Introduction

Growth and fat deposition are economically important traits in the global pig industry, and they have been intensively selected for several decades (Bosi and Russo 2010). Decoding the genetic architectures of these traits would accelerate their genetic gain in the pig-breeding program by marker-assisted selection and therefore benefit the global pig industry. To understand the molecular bases of phenotypic traits in pigs, many quantitative trait locus (QTL) mapping studies have been conducted in the past 3 decades. Up to now, 1363 and 2470 QTL/associations respectively for growth and fatness traits have been deposited in the pig QTL database (http://www.animalgenome.org/cgi-bin/QTLdb/index, Release 33, August 26, 2017). Notably, a list of major QTL for body weight and fat deposition on pig chromosomes (SSC for Susscrofa chromosome) 1, 2, 4, 6, and 7 have been repeatedly detected in multiple populations (Walling et al. 2000; Sato et al. 2003; Ma et al. 2009; Ai et al. 2012). However, due to a low density of microsatellite markers, traditional QTL mapping usually resulted in a poor resolution with large confidence intervals of 20 or more cM, hindering the application of the identified QTL in pig breeding programs (Riquet et al. 2011).
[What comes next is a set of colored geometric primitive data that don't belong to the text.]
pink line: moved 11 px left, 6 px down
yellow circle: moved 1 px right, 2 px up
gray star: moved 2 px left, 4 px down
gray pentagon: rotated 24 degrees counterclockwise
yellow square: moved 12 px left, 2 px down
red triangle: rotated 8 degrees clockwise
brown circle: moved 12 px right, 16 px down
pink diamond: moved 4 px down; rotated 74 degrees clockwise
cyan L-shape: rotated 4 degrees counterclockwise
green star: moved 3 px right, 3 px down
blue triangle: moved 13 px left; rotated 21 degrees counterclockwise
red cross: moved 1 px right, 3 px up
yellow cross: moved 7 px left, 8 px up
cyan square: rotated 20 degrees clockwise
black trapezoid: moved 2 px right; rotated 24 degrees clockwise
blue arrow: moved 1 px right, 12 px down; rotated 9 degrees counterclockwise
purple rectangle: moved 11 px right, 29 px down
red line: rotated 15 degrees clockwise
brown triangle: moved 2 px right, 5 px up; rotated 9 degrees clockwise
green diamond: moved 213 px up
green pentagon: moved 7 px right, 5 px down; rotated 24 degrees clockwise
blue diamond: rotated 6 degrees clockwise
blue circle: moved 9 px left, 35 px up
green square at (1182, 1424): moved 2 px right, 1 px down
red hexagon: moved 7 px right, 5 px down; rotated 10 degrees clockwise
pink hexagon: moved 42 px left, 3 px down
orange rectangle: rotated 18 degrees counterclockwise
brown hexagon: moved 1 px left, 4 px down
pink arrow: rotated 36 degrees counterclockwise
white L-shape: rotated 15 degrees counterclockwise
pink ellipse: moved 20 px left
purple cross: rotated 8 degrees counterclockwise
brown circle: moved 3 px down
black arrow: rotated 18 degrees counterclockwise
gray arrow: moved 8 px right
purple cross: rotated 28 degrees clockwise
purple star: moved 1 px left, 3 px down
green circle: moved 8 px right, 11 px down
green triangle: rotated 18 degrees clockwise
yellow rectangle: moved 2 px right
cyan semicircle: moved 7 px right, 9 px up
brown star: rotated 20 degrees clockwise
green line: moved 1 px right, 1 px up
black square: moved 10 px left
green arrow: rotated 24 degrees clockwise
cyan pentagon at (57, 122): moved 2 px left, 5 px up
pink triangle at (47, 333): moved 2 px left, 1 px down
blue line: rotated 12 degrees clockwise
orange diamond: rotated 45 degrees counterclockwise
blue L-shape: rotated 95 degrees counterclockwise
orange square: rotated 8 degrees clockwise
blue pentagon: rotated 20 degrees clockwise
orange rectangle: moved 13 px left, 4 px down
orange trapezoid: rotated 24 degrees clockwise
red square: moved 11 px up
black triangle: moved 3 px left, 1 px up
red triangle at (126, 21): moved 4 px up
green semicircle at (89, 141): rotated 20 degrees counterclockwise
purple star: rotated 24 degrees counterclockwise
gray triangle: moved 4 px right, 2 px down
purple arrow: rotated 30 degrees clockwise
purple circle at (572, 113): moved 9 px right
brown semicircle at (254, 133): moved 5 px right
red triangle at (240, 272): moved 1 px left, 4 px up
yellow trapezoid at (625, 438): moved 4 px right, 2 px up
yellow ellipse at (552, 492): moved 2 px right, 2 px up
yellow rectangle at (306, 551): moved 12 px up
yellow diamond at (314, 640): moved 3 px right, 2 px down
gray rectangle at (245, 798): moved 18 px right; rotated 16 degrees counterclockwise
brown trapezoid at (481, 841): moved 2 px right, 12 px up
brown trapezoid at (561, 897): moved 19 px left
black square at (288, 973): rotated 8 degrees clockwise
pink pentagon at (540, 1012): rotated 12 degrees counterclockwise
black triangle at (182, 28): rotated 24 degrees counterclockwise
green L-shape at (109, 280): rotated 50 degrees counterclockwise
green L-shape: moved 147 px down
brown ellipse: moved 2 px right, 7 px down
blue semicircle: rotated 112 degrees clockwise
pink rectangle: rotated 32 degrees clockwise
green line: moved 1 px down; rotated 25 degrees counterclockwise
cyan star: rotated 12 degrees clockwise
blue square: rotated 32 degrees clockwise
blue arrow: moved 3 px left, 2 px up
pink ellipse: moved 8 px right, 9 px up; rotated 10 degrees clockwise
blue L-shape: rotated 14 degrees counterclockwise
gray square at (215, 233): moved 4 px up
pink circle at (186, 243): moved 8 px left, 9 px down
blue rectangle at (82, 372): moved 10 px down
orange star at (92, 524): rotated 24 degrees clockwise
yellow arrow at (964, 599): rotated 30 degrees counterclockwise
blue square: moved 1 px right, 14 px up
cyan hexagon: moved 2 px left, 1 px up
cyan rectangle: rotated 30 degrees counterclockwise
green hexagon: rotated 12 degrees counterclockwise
With the commercialization of Illumina PorcineSNP60 Beadchip in 2008 (Ramos et al. 2009), genome-wide association studies (GWAS) have been widely explored to detect associations between high-density SNPs and economically important phenotypes in pigs, including growth and fatness traits (Fontanesi et al. 2012; Okumura et al. 2013; Fowler et al. 2013; Onteru et al. 2013; Do et al. 2014; Fontanesi et al. 2014; Jiao et al. 2014; Long et al. 2015; Zhu et al. 2014; Howard et al. 2015; Qiao et al. 2015; Wang et al. 2015; Sato et al. 2016). Although most GWAS were conducted in experimental populations, some were performed in commercial populations, including Large White (Fontanesi et al. 2012; Fowler et al. 2013; Onteru et al. 2013; Fontanesi et al. 2014), Duroc (Okumura et al. 2013; Fowler et al. 2013; Do et al. 2014; Jiao et al. 2014; Long et al. 2015; Howard et al. 2015; Wang et al. 2015; Sato et al. 2016), and Pietrain (Fowler et al. 2013). The aim of this study was to detect genomic loci associated with backfat thickness, body weight, and carcass weight in two commercial pig populations via three GWAS approaches.

Materials and methods

Compliance with ethical standards

All procedures involving animals followed the guidelines for the care and use of experimental animals established by the Ministry of Agriculture of China. The ethics committee of Jiangxi Agricultural University specifically approved this study.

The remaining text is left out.